Weiss P, Sarasin C, Ritz R, Pfisterer M
Abteilungen für Intensivmedizin und Kardiologie, Medizinische Universitätskliniken, Kantonsspital Basel.
Schweiz Med Wochenschr. 1991 Dec 7;121(49):1829-32.
Despite the advantages of fibrinolytic therapy in acute myocardial infarction only about 20% of these patients receive this therapy. We studied patients excluded from fibrinolysis to identify subgroups with high mortality, which could derive benefit from more liberal interpretation of the indications for fibrinolytic therapy.
Retrospective chart review to identify patients with acute myocardial infarction in our coronary care unit 7/88-7/89. All patients received a questionnaire one year after this myocardial infarction. Patients not answering the questionnaire were contacted by phone or the information was sought from their physician. Indications for thrombolysis (with streptokinase or rTPA) were ST elevations of greater than or equal to 2 mm in greater than 2 adjacent leads and the absence of contraindications.
In 231/242 (95%) of the identified patients a complete follow-up was obtained, 32% were age greater than 70 years, 30% were admitted greater than 6 h after the beginning of the symptoms, 64% did not fulfil the ECG criteria for thrombolysis, 21% (49/231) received thrombolytic therapy. The mortality after one year was 20.3% in patients not treated with thrombolysis and 8.2% in patients with thrombolysis (difference 12.1%, 95% confidence interval 2.9-21.3%, p = 0.048). Patients with preceding old infarctions (n = 58) fulfilled the ECG criteria for thrombolysis in a significantly smaller proportion (21% vs 41%, p = 0.004). Of all patients 12% were excluded from thrombolytic therapy due to a negative initial ECG and yet developed a Q ware infarction. The one year mortality of patients not given thrombolysis and with a Q wave infarction was 24% (22/93, p = 0.02 as compared to patients with thrombolysis), in patients with non Q wave infarction it was 13% (11/82, p = 0.41) and in patients with ambiguous ECG it was 57% (4/7, p = 0.006). The mortality in patients with a preceding infarction was 31% and significantly higher than in patients with a first infarction (16%, p = 0.049) and in patients receiving thrombolysis (8.2%, p = 0.005).

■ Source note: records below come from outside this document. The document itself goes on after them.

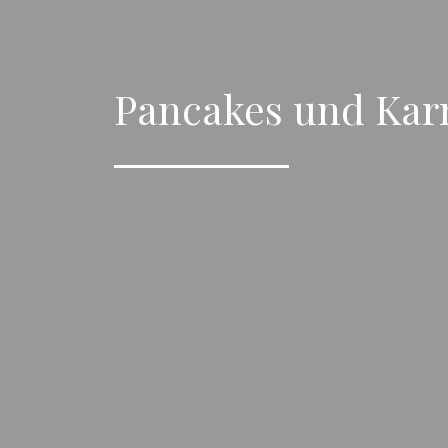
Pancakes und Ka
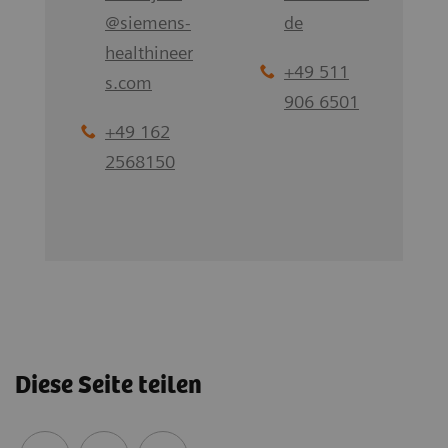
@
siemens-
de
healthineer
+49 511
s.com
906 6501
+49 162
2568150
Diese Seite teilen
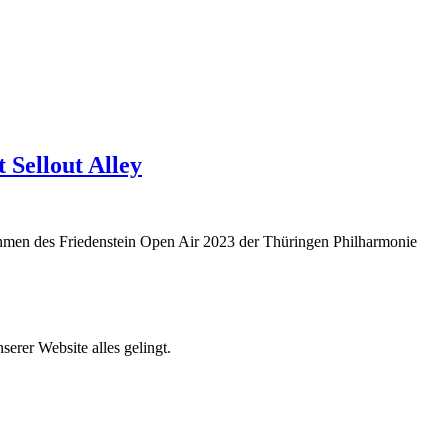
 Sellout Alley
ahmen des Friedenstein Open Air 2023 der Thüringen Philharmonie
erer Website alles gelingt.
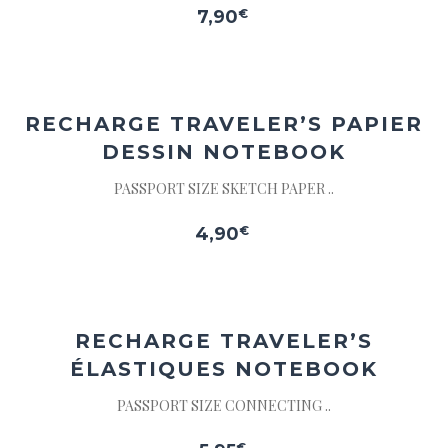
7,90
€
Ajouter
à la
wishlist
RECHARGE TRAVELER’S
PAPIER
DESSIN NOTEBOOK
PASSPORT SIZE SKETCH PAPER ..
4,90
€
Ajouter
à la
wishlist
RECHARGE TRAVELER’S
ÉLASTIQUES NOTEBOOK
PASSPORT SIZE CONNECTING ..
€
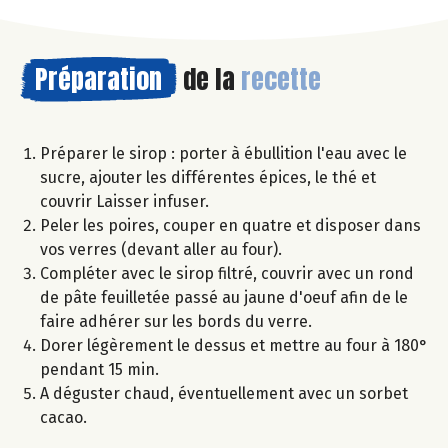
Préparation
de la
recette
Préparer le sirop : porter à ébullition l'eau avec le
sucre, ajouter les différentes épices, le thé et
couvrir Laisser infuser.
Peler les poires, couper en quatre et disposer dans
vos verres (devant aller au four).
Compléter avec le sirop filtré, couvrir avec un rond
de pâte feuilletée passé au jaune d'oeuf afin de le
faire adhérer sur les bords du verre.
Dorer légèrement le dessus et mettre au four à 180°
pendant 15 min.
A déguster chaud, éventuellement avec un sorbet
cacao.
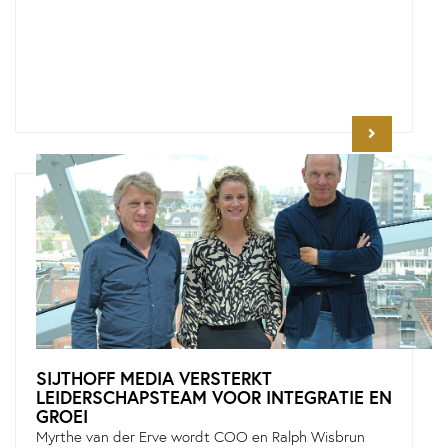
SIJTHOFF MEDIA VERSTERKT
LEIDERSCHAPSTEAM VOOR INTEGRATIE EN
GROEI
Myrthe van der Erve wordt COO en Ralph Wisbrun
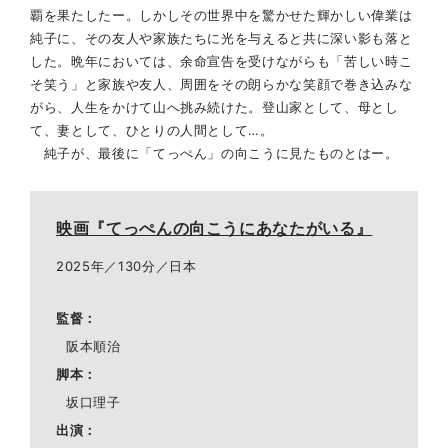
覇を果たしたー。しかしその世界中を驚かせた輝かしい偉業は
純子に、その友人や家族たちに光を与えると共に深い影も落と
した。晩年においては、余命宣告を受けながらも「苦しい時こ
そ笑う」と家族や友人、周囲をその朗らかな笑顔で巻き込みな
がら、人生をかけて山へ挑み続けた。登山家として、母とし
て、妻として、ひとりの人間として…。
純子が、最後に「てっぺん」の向こうに見たものとはー。
映画『てっぺんの向こうにあなたがいる』
2025年／130分／日本
監督
阪本順治
脚本
坂口理子
出演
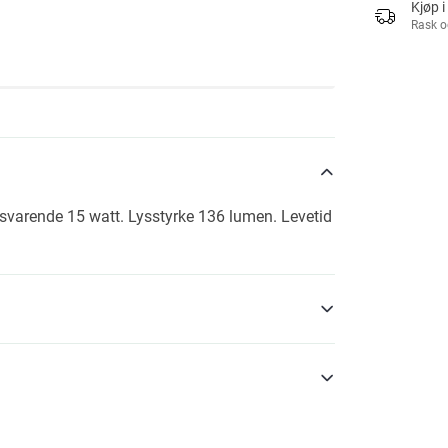
Kjøp i
Rask o
lsvarende 15 watt. Lysstyrke 136 lumen. Levetid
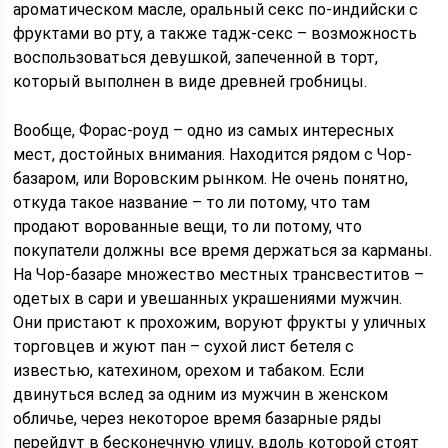
ароматическом масле, оральный секс по-индийски с
фруктами во рту, а также тадж-секс – возможность
воспользоваться девушкой, запеченной в торт,
который выполнен в виде древней гробницы.
Вообще, Форас-роуд – одно из самых интересных
мест, достойных внимания. Находится рядом с Чор-
базаром, или Воровским рынком. Не очень понятно,
откуда такое название – то ли потому, что там
продают ворованные вещи, то ли потому, что
покупатели должны все время держаться за карманы.
На Чор-базаре множество местных трансвеститов –
одетых в сари и увешанных украшениями мужчин.
Они пристают к прохожим, воруют фрукты у уличных
торговцев и жуют пан – сухой лист бетеля с
известью, катехином, орехом и табаком. Если
двинуться вслед за одним из мужчин в женском
обличье, через некоторое время базарные ряды
перейдут в бесконечную улицу, вдоль которой стоят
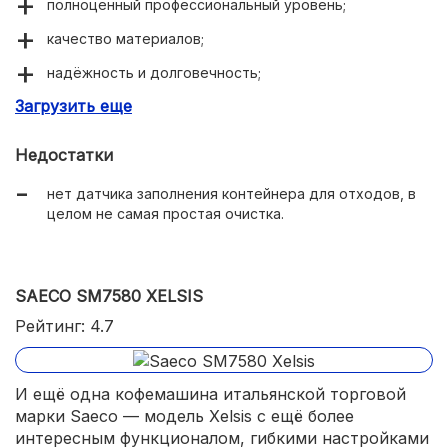
полноценный профессиональный уровень;
качество материалов;
надёжность и долговечность;
Загрузить еще
простое и понятное управление;
12 степеней помола;
Недостатки
регулировка температуры и крепости;
нет датчика заполнения контейнера для отходов, в
сохранение до 75 рецептов;
целом не самая простая очистка.
поддержка до 4 настраиваемых пользовательских
профиля;
SAECO SM7580 XELSIS
поддержка фильтров AquaClean.
Рейтинг: 4.7
И ещё одна кофемашина итальянской торговой
марки Saeco — модель Xelsis с ещё более
интересным функционалом, гибкими настройками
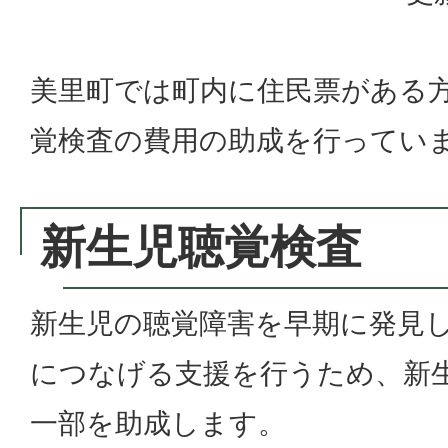
美里町では町内に住民票がある
覚検査の費用の助成を行ってい
新生児聴覚検査
新生児の聴覚障害を早期に発見
につなげる支援を行うため、新
一部を助成します。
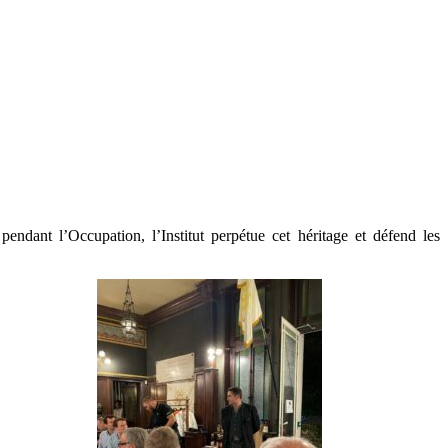
 pendant l’Occupation, l’Institut perpétue cet héritage et défend les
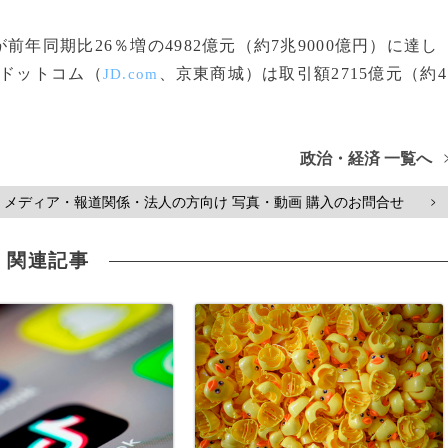
年同期比26％増の4982億元（約7兆9000億円）に達し
Dドットコム（
、京東商城）は取引額2715億元（約4
JD.com
政治・経済 一覧へ
メディア・報道関係・法人の方向け 写真・動画 購入のお問合せ
>
関連記事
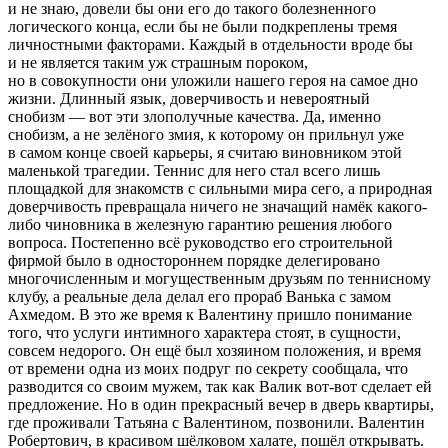
и не знаю, довели бы они его до такого болезненного
логического конца, если бы не были подкреплены тремя
личностными факторами. Каждый в отдельности вроде бы
и не является таким уж страшным пороком,
но в совокупности они уложили нашего героя на самое дно
жизни. Длинный язык, доверчивость и невероятный
снобизм — вот эти злополучные качества. Да, именно
снобизм, а не зелёного змия, к которому он прильнул уже
в самом конце своей карьеры, я считаю
вино
вником этой
маленькой трагедии. Теннис для него стал всего лишь
площадкой для знакомств с сильными мира сего, а природная
доверчивость превращала ничего не значащий намёк какого-
либо чиновника в железную гарантию решения любого
вопроса. Постепенно всё руководство его строительной
фирмой было в одностороннем порядке делегировано
многочисленным и могущественным друзьям по теннисному
клубу, а реальные дела делал его прораб Ванька с замом
Ахмедом. В это же время к Валентину пришло понимание
того, что услуги интимного характера стоят, в сущности,
совсем недорого. Он ещё был хозяином положения, и время
от времени одна из моих подруг по секрету сообщала, что
разводится со своим мужем, так как Валик вот-вот сделает ей
предложение. Но в один прекрасный вечер в дверь квартиры,
где проживали Татьяна с Валентином, позвонили. Валентин
Робертович, в красивом шёлковом халате, пошёл открывать.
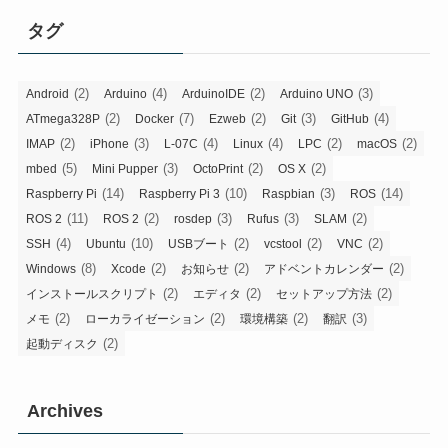
タグ
(2)
(4)
(2)
(3)
Android
Arduino
ArduinoIDE
Arduino UNO
(2)
(7)
(2)
(3)
(4)
ATmega328P
Docker
Ezweb
Git
GitHub
(2)
(3)
(4)
(4)
(2)
(2)
IMAP
iPhone
L-07C
Linux
LPC
macOS
(5)
(3)
(2)
(2)
mbed
Mini Pupper
OctoPrint
OS X
(14)
(10)
(3)
(14)
Raspberry Pi
Raspberry Pi 3
Raspbian
ROS
(11)
(2)
(3)
(3)
(2)
ROS 2
ROS 2
rosdep
Rufus
SLAM
(4)
(10)
(2)
(2)
(2)
SSH
Ubuntu
USBブート
vcstool
VNC
(8)
(2)
(2)
(2)
Windows
Xcode
お知らせ
アドベントカレンダー
(2)
(2)
(2)
インストールスクリプト
エディタ
セットアップ方法
(2)
(2)
(2)
(3)
メモ
ローカライゼーション
環境構築
翻訳
(2)
起動ディスク
Archives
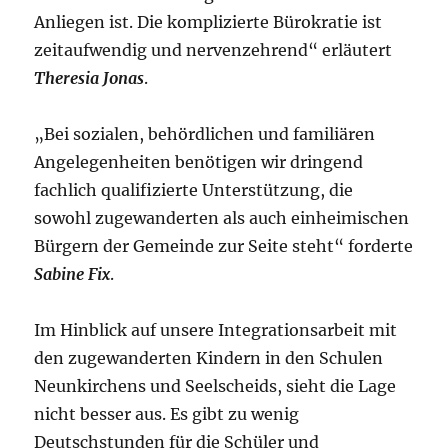
Anliegen ist. Die komplizierte Bürokratie ist
zeitaufwendig und nervenzehrend“ erläutert
Theresia Jonas
.
„Bei sozialen, behördlichen und familiären
Angelegenheiten benötigen wir dringend
fachlich qualifizierte Unterstützung, die
sowohl zugewanderten als auch einheimischen
Bürgern der Gemeinde zur Seite steht“ forderte
Sabine Fix
.
Im Hinblick auf unsere Integrationsarbeit mit
den zugewanderten Kindern in den Schulen
Neunkirchens und Seelscheids, sieht die Lage
nicht besser aus. Es gibt zu wenig
Deutschstunden für die Schüler und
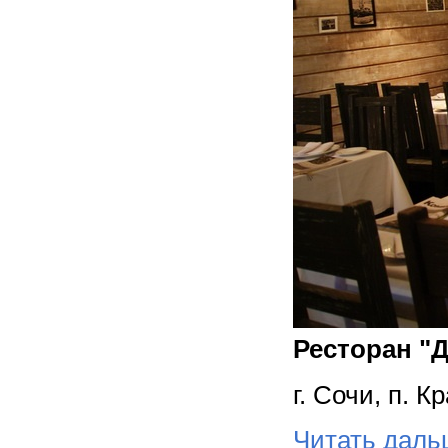
Ресторан "
г. Сочи, п. 
Читать дал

By excluding patients with acute myocardial infarction from thrombolytic therapy a group with high first year mortality is selected. Most patients are excluded because of an initial ECG not showing enough ischemia to fulfil the criteria for thrombolytic therapy. A prospective study of thrombolytic therapy using less rigid ECG criteria in the subgroups with the highest mortality (patients with preceding myocardial infarction or ambiguous ECG) seems necessary.
尽管溶栓治疗对急性心肌梗死具有诸多优势,但仅有约20%的此类患者接受了该治疗。我们对被排除在溶栓治疗之外的患者进行了研究,以确定死亡率高的亚组,这些亚组可能会从对溶栓治疗指征更宽松的解读中获益。
通过回顾病历,确定1988年7月至1989年7月在我们冠心病监护病房的急性心肌梗死患者。所有患者在此次心肌梗死后一年接受问卷调查。未回复问卷的患者通过电话联系,或从其医生处获取信息。溶栓(使用链激酶或重组组织型纤溶酶原激活剂)的指征为相邻2个以上导联ST段抬高≥2mm且无禁忌证。
在242例已确定患者中的231例(95%)获得了完整随访,32%的患者年龄大于70岁,30%的患者在症状出现后6小时以上入院,64%的患者不符合溶栓的心电图标准,21%(49/231)的患者接受了溶栓治疗。未接受溶栓治疗的患者一年死亡率为20.3%,接受溶栓治疗的患者为8.2%(差异12.1%,95%可信区间2.9 - 21.3%,p = 0.048)。既往有陈旧性梗死的患者(n = 58)符合溶栓心电图标准的比例显著更低(21%对41%,p = 0.004)。所有患者中,12%因初始心电图阴性而被排除在溶栓治疗之外,但仍发生了Q波梗死。未接受溶栓治疗且有Q波梗死的患者一年死亡率为24%(22/93,与接受溶栓治疗的患者相比p = 0.02),非Q波梗死患者为13%(11/82,p = 0.41),心电图不明确的患者为57%(4/7,p = 0.006)。既往有梗死的患者死亡率为31%,显著高于首次梗死患者(16%,p = 0.049)和接受溶栓治疗的患者(8.2%,p = 0.005)。
将急性心肌梗死患者排除在溶栓治疗之外会选出第一年死亡率高的一组患者。大多数患者被排除是因为初始心电图未显示足够的缺血以符合溶栓治疗标准。对死亡率最高的亚组(既往有心肌梗死或心电图不明确的患者)采用不太严格的心电图标准进行溶栓治疗的前瞻性研究似乎很有必要。